The people who do care already had the option of installing another browser. We know this because we can see the increasing market share of the other browsers. This will not help those people either.
If people really wanted choice then Linux would have a greater market share than it does now.
We've already seen what happens when Microsoft gains an unopposed monopoly - IE6 caused the web to stagnate for *years* because they had destroyed the competition and so there was no longer anyone pushing MS into doing any further development work on it.
First of all, they don't have a monopoly anymore, so why bother doing this now. And they were certainly never unopposed.
But how did they cause the web to stagnate? Sure they didn't support PNG format properly until way too late, but really what makes the web so much better now than it was when Netscape threw in the towel and decided to rewrite their browser from scratch? We had CSS back then. In fact CSS 3 started in 1998 and it still isn't finalised - now that's criminal!
We already had Flash, Java and Javascript. The main thing that makes the web so much "better" than it was in 1998 was AJAX. And that was first developed by Microsoft.
I think the real problem for the web over the last decade was the W3C. HTML kept improving while the browser manufacturers kept adding features and W3C adopted what they liked. But now the emphasis is on the browsers strictly implementing the standard, the standards have just stopped moving. The successor to HTML 4 was XHTML, which was technical fiddling around the edges rather than adding something for the end user. Eventually we are going to get HTML 5, which will definitely add something to benefit the surfers. But it took WHATWG to get the ball rolling on that. "Now there's your problem!"
What's best for the general public is using more exploit resistant browsers - and now they have a chance.
They had a chance before. Just like the rest of us, there is nothing to stop them from downloading as many browsers as they want.
I'd love a prompt like that. How long until our government(s) get a clue and mandate it as well?
Why do you need a prompt before you are able to load another browser? If what other people say here is true, there is still a bit of IE left on your computer even if you select one of the other options. The prompt really doesn't change much from what we can already do now.
According to parent, we should all be forgetting about all the other browsers and just go with IE, because it's there and people don't care.
Really? Where did I say that? Where did I advocate what browser everyone should use? You are attempting to put words in my mouth (or on my keyboard).
All I did was describe what the general public currently want to do. They want to sit down at their computer and just jump on the web. They simply don't care what the program is. However, they will care if the user interface changes and things don't work as they used to because a court mandated Window Update changed it on them (they will forget they had to click through a browser choice window).

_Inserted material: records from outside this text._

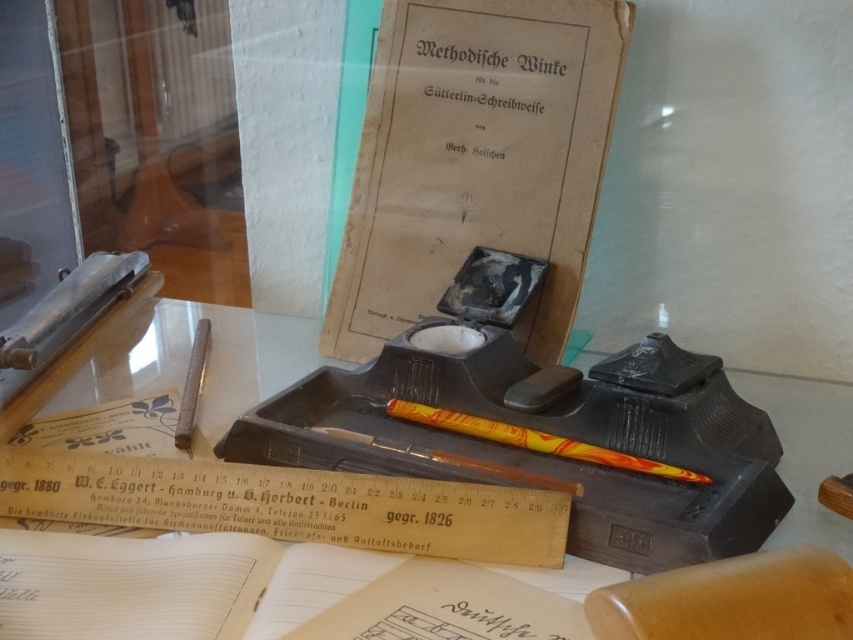 Question: Is matte black inkwell at center smaller than marbled yellow-orange pencil at center?

Choices:
 (A) yes
 (B) no

Answer: (B)

Question: Observing the image, what is the correct spatial positioning of matte black inkwell at center in reference to marbled yellow-orange pencil at center?

Choices:
 (A) left
 (B) right

Answer: (A)

Question: Which object is positioned farthest from the matte black inkwell at center?

Choices:
 (A) marbled yellow-orange pencil at center
 (B) wooden ruler at lower center

Answer: (A)

Question: Which of the following is the closest to the observer?

Choices:
 (A) (646, 468)
 (B) (178, 476)
 (C) (840, 522)

Answer: (C)

Question: Does wooden ruler at lower center lie behind matte black inkwell at center?

Choices:
 (A) yes
 (B) no

Answer: (B)

Question: Which point appears farthest from the camera in this image?

Choices:
 (A) (572, 452)
 (B) (830, 397)

Answer: (B)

Except, of course, that we all still remember how much IE kept the Web back when it was the de facto standard. Just the same way that Windos has kept computing in the stone age. Maybe people don't care about the browser, but they do care about the detrimental effects of monopoly products, even if they don't understand what is happening why.

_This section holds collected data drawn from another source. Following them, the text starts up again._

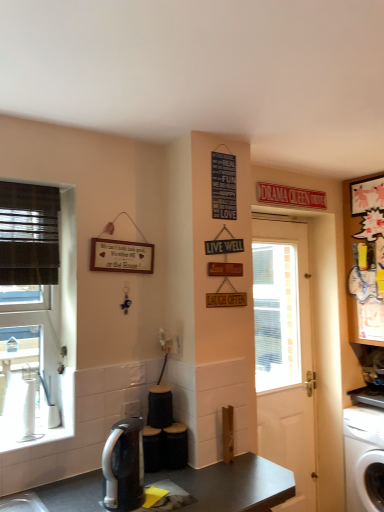 Locate an element on the screen. The image size is (384, 512). dark gray laminate desk at center is located at coordinates (233, 485).

Find the location of a particular element. This screenshot has width=384, height=512. white matte door at center is located at coordinates (286, 358).

Locate an element on the screen. This screenshot has width=384, height=512. cartoon paper cutout at upper right is located at coordinates click(x=365, y=257).

Is white matte door at center further to camera compared to sleek silver coffee maker at lower center?

Yes, white matte door at center is behind sleek silver coffee maker at lower center.

Is sleek silver coffee maker at lower center surrounded by white matte door at center?

No, sleek silver coffee maker at lower center is located outside of white matte door at center.

Who is shorter, white matte door at center or sleek silver coffee maker at lower center?

Standing shorter between the two is sleek silver coffee maker at lower center.

Which point is more forward, (294, 422) or (135, 485)?

A: The point (135, 485) is closer.

In the scene shown: Is the surface of white plastic washing machine at lower right in direct contact with dark gray laminate desk at center?

There is a gap between white plastic washing machine at lower right and dark gray laminate desk at center.

From the picture: Could you tell me if white plastic washing machine at lower right is facing dark gray laminate desk at center?

Yes.

Can you confirm if white plastic washing machine at lower right is thinner than dark gray laminate desk at center?

Indeed, white plastic washing machine at lower right has a lesser width compared to dark gray laminate desk at center.

Does point (370, 431) lie behind point (66, 507)?

That is True.

From the image's perspective, is white matte door at center on top of cartoon paper cutout at upper right?

No, from the image's perspective, white matte door at center is not above cartoon paper cutout at upper right.

Considering the relative positions of white matte door at center and cartoon paper cutout at upper right in the image provided, is white matte door at center to the right of cartoon paper cutout at upper right from the viewer's perspective?

No.

Is point (257, 242) closer or farther from the camera than point (370, 200)?

Point (257, 242) is positioned farther from the camera compared to point (370, 200).

Is white matte door at center beside cartoon paper cutout at upper right?

No, white matte door at center is not touching cartoon paper cutout at upper right.

Between sleek silver coffee maker at lower center and cartoon paper cutout at upper right, which one appears on the right side from the viewer's perspective?

cartoon paper cutout at upper right is more to the right.

Considering the relative sizes of sleek silver coffee maker at lower center and cartoon paper cutout at upper right in the image provided, is sleek silver coffee maker at lower center taller than cartoon paper cutout at upper right?

No, sleek silver coffee maker at lower center is not taller than cartoon paper cutout at upper right.

How much distance is there between sleek silver coffee maker at lower center and cartoon paper cutout at upper right?

sleek silver coffee maker at lower center is 1.82 meters from cartoon paper cutout at upper right.

From a real-world perspective, does sleek silver coffee maker at lower center sit lower than cartoon paper cutout at upper right?

Indeed, from a real-world perspective, sleek silver coffee maker at lower center is positioned beneath cartoon paper cutout at upper right.

Is white matte door at center surrounding dark gray laminate desk at center?

No, white matte door at center does not contain dark gray laminate desk at center.

Considering the relative positions of white matte door at center and dark gray laminate desk at center in the image provided, is white matte door at center in front of dark gray laminate desk at center?

No, the depth of white matte door at center is greater than that of dark gray laminate desk at center.

Consider the image. Considering the sizes of white matte door at center and dark gray laminate desk at center in the image, is white matte door at center wider or thinner than dark gray laminate desk at center?

Clearly, white matte door at center has less width compared to dark gray laminate desk at center.

From the image's perspective, which is below, white matte door at center or dark gray laminate desk at center?

From the image's view, dark gray laminate desk at center is below.

Is cartoon paper cutout at upper right facing away from white plastic washing machine at lower right?

No, cartoon paper cutout at upper right is not facing the opposite direction of white plastic washing machine at lower right.

Is cartoon paper cutout at upper right located outside white plastic washing machine at lower right?

Yes.

Looking at their sizes, would you say cartoon paper cutout at upper right is wider or thinner than white plastic washing machine at lower right?

Considering their sizes, cartoon paper cutout at upper right looks slimmer than white plastic washing machine at lower right.

How much distance is there between cartoon paper cutout at upper right and white plastic washing machine at lower right?

The distance of cartoon paper cutout at upper right from white plastic washing machine at lower right is 31.58 inches.

Is cartoon paper cutout at upper right wider or thinner than sleek silver coffee maker at lower center?

Clearly, cartoon paper cutout at upper right has more width compared to sleek silver coffee maker at lower center.

The height and width of the screenshot is (512, 384). I want to click on cabinetry on the right side of sleek silver coffee maker at lower center, so click(365, 257).

Is point (362, 231) closer or farther from the camera than point (121, 457)?

Clearly, point (362, 231) is more distant from the camera than point (121, 457).

Is cartoon paper cutout at upper right located outside sleek silver coffee maker at lower center?

Yes, cartoon paper cutout at upper right is outside of sleek silver coffee maker at lower center.

Where is `door behind the sleek silver coffee maker at lower center`? The height and width of the screenshot is (512, 384). door behind the sleek silver coffee maker at lower center is located at coordinates (286, 358).

The width and height of the screenshot is (384, 512). I want to click on desk lying on the left of white plastic washing machine at lower right, so click(233, 485).

When comparing their distances from white matte door at center, does sleek silver coffee maker at lower center or white plastic washing machine at lower right seem further?

sleek silver coffee maker at lower center is positioned further to the anchor white matte door at center.

Consider the image. Estimate the real-world distances between objects in this image. Which object is further from dark gray laminate desk at center, white plastic washing machine at lower right or white matte door at center?

Among the two, white plastic washing machine at lower right is located further to dark gray laminate desk at center.

Based on the photo, from the image, which object appears to be nearer to cartoon paper cutout at upper right, dark gray laminate desk at center or sleek silver coffee maker at lower center?

dark gray laminate desk at center is positioned closer to the anchor cartoon paper cutout at upper right.

Based on their spatial positions, is dark gray laminate desk at center or white matte door at center closer to sleek silver coffee maker at lower center?

Among the two, dark gray laminate desk at center is located nearer to sleek silver coffee maker at lower center.

Looking at the image, which one is located closer to white plastic washing machine at lower right, dark gray laminate desk at center or white matte door at center?

white matte door at center lies closer to white plastic washing machine at lower right than the other object.

Estimate the real-world distances between objects in this image. Which object is closer to white matte door at center, cartoon paper cutout at upper right or white plastic washing machine at lower right?

white plastic washing machine at lower right.

From the image, which object appears to be nearer to dark gray laminate desk at center, cartoon paper cutout at upper right or sleek silver coffee maker at lower center?

Among the two, sleek silver coffee maker at lower center is located nearer to dark gray laminate desk at center.

From the picture: From the image, which object appears to be nearer to sleek silver coffee maker at lower center, cartoon paper cutout at upper right or dark gray laminate desk at center?

Based on the image, dark gray laminate desk at center appears to be nearer to sleek silver coffee maker at lower center.

At what (x,y) coordinates should I click in order to perform the action: click on washing machine between dark gray laminate desk at center and cartoon paper cutout at upper right in the front-back direction. Please return your answer as a coordinate pair (x, y). Image resolution: width=384 pixels, height=512 pixels. Looking at the image, I should click on (364, 458).

At what (x,y) coordinates should I click in order to perform the action: click on coffee maker positioned between dark gray laminate desk at center and white matte door at center from near to far. Please return your answer as a coordinate pair (x, y). Looking at the image, I should click on (124, 466).

Image resolution: width=384 pixels, height=512 pixels. Find the location of `door that lies between cartoon paper cutout at upper right and white plastic washing machine at lower right from top to bottom`. door that lies between cartoon paper cutout at upper right and white plastic washing machine at lower right from top to bottom is located at coordinates [286, 358].

You are a GUI agent. You are given a task and a screenshot of the screen. Output one action in this format:
    pyautogui.click(x=<x>, y=<y>)
    Task: Click on the door between sleek silver coffee maker at lower center and white plastic washing machine at lower right in the horizontal direction
    
    Given the screenshot: What is the action you would take?
    pyautogui.click(x=286, y=358)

Why don't you go out and quiz the average Joe Public about this. Ask them how IE kept the Web back. Or how Windows has kept computing in the stone age. Ask them what they currently cannot do because they run Windows. Ask them that if they care about the detrimental effects of monopoly products, why did they still choose Microsoft Windows? It would be fascinating to find out what the answer is.
because IE is absolutely positively terrible.It has no redeeming qualities a home user would use.
Well it gets on to the web, is generally fast enough and surfs around without crashing. Surely that is what most people want. If IE were that terrible then we wouldn't need a browser choice system forced on us - people would be actively finding the alternatives themselves, just like your 60 woman.
One could argue that, in long-term, awareness that one can even choose a browser (or, in more extreme cases, awareness of what a "browser" even is, as a class of applications) is more beneficial for the society as a whole than just "using what they already know".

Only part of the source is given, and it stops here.